Your fear of others dieing, then, becomes not so much a fear of losing someone, but a selfish fear of not wanting the feeling of regret from not talking to them more and telling them how important they when you had the chance. This is easily remedied by practicing gratitude more often. You know you should call your mom more and tell your best friends that you love them to death and couldn’t imagine life without them. That your life would never have been the same without their presence. You want them all to know unequivably how much they’ve touched your life in so many ways, but are scared of coming off as seeming needy or an emotional drunk. Your fear becomes ego centered with the fear of making yourself volunerable. This is something you know you need to work on.
-Not being special. Your fear of being average, much like your fear of being unsuccessful, stems from wanting to create a justifiable measure to evaluate self worth. You desire to stand out from the masses as someone who is special and unique. Someone who is talented and worth being sought after and desired. Really, where the problem of your focus lies is assuming there is some sort of average person or average life to make yourself stand out against.
You attempt to group people into different sectors. This can be done in various ways, including by not limited to: occupation, wealth, and social-standing. Instead of trying to distinguish yourself as someone who is unique and special, re-shift your focus and begin recognizing the uniqueness and individuality of all the people you come across in life. Simply stated, there is no common or average life! Everyone you come across from the doorman to the CEO has a different story to tell and a unique perspective. Not only will this allow you to see the most in others, but it will translate into recognizing the marvelous traits you possess as well.
-Fear of regret. In essence, your fear of regret sums up most of your fears. This can be regret of not working harder in your career, not dating enough to meet an ideal partner, not spending more time with your loved ones, and not distinguishing yourself as someone unique. You’re scared of regret because you know your potential. You fear that a day might come sometime later in life where you will look back and wonder where did things go wrong. Why didn’t I try harder? Why did I waste all those free hours? This leads from a false reality that there will come a point later in life where it is too late to change. That at some point you lose control when you can no longer turn the leaf on a page, and try try again.
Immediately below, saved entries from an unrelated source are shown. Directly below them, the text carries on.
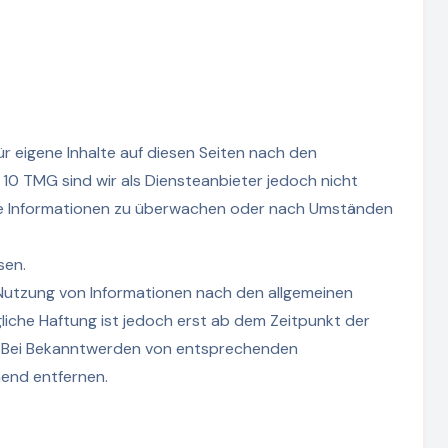
r eigene Inhalte auf diesen Seiten nach den
 10 TMG sind wir als Diensteanbieter jedoch nicht
mde Informationen zu überwachen oder nach Umständen
sen.
Nutzung von Informationen nach den allgemeinen
liche Haftung ist jedoch erst ab dem Zeitpunkt der
h. Bei Bekanntwerden von entsprechenden
end entfernen.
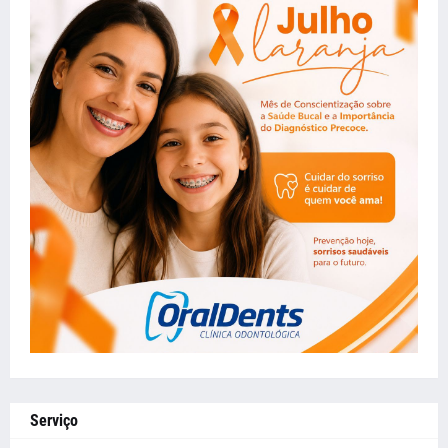
Serviço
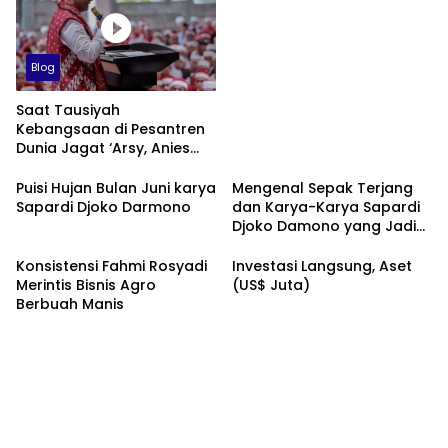
Blog
Saat Tausiyah
Kebangsaan di Pesantren
Dunia Jagat ‘Arsy, Anies
Mendapat Jimat dan
Dukungan dari Abah Aos
Puisi Hujan Bulan Juni karya
Mengenal Sepak Terjang
Sapardi Djoko Darmono
dan Karya-Karya Sapardi
Djoko Damono yang Jadi
Google Doodle Hari Ini
Konsistensi Fahmi Rosyadi
Investasi Langsung, Aset
Merintis Bisnis Agro
(US$ Juta)
Berbuah Manis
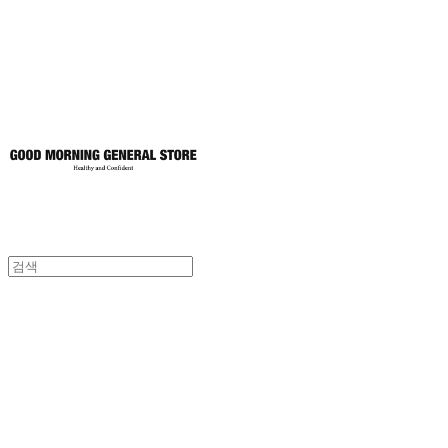
토어
굿모닝제너럴스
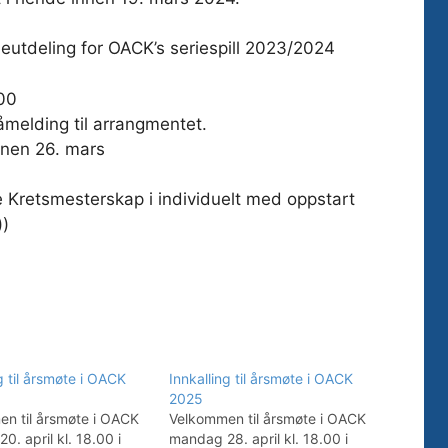
eutdeling for OACK’s seriespill 2023/2024
900
påmelding til arrangmentet.
nen 26. mars
le Kretsmesterskap i individuelt med oppstart
))
g til årsmøte i OACK
Innkalling til årsmøte i OACK
2025
n til årsmøte i OACK
Velkommen til årsmøte i OACK
. april kl. 18.00 i
mandag 28. april kl. 18.00 i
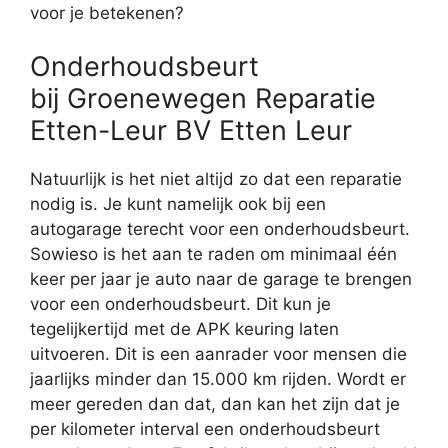
voor je betekenen?
Onderhoudsbeurt
bij Groenewegen Reparatie
Etten-Leur BV Etten Leur
Natuurlijk is het niet altijd zo dat een reparatie
nodig is. Je kunt namelijk ook bij een
autogarage terecht voor een onderhoudsbeurt.
Sowieso is het aan te raden om minimaal één
keer per jaar je auto naar de garage te brengen
voor een onderhoudsbeurt. Dit kun je
tegelijkertijd met de APK keuring laten
uitvoeren. Dit is een aanrader voor mensen die
jaarlijks minder dan 15.000 km rijden. Wordt er
meer gereden dan dat, dan kan het zijn dat je
per kilometer interval een onderhoudsbeurt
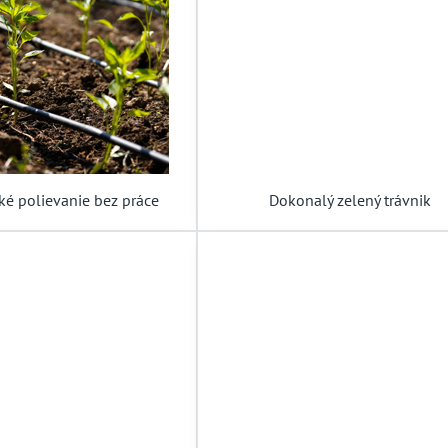
ké polievanie bez práce
Dokonalý zelený trávnik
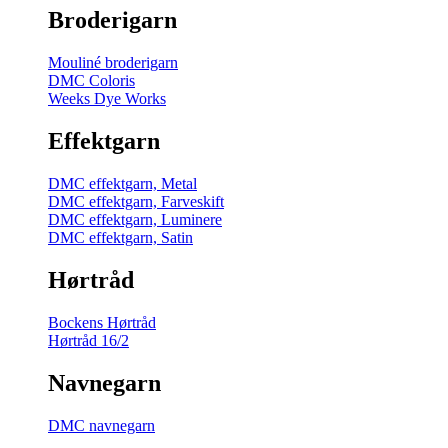
Broderigarn
Mouliné broderigarn
DMC Coloris
Weeks Dye Works
Effektgarn
DMC effektgarn, Metal
DMC effektgarn, Farveskift
DMC effektgarn, Luminere
DMC effektgarn, Satin
Hørtråd
Bockens Hørtråd
Hørtråd 16/2
Navnegarn
DMC navnegarn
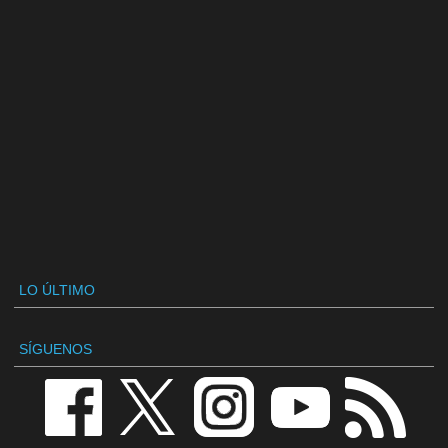
LO ÚLTIMO
SÍGUENOS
A regret is a waste of a thought process. All the decisions in your life have brought you to this waking moment. This very second of where you are at now. Thinking back and reflecting on all the twists, uncertainties, and turning points in life, you can’t help but feel a satisfying sense of gratitude of the events that have unfolded, and excitment for the next chapters to be written. There were many points in your life that you felt at the time should be classify as ‘bad’ or ‘unwanted’ things you didn’t want to happen, when they turned out to be blessings in disguise–it’s all about perspective. So what is your perspective? Time spent regretting is time spent wasted.
Armed with that knowledge, you march helm forward into the face of your fears. I do not fear you. I do not fear you any longer.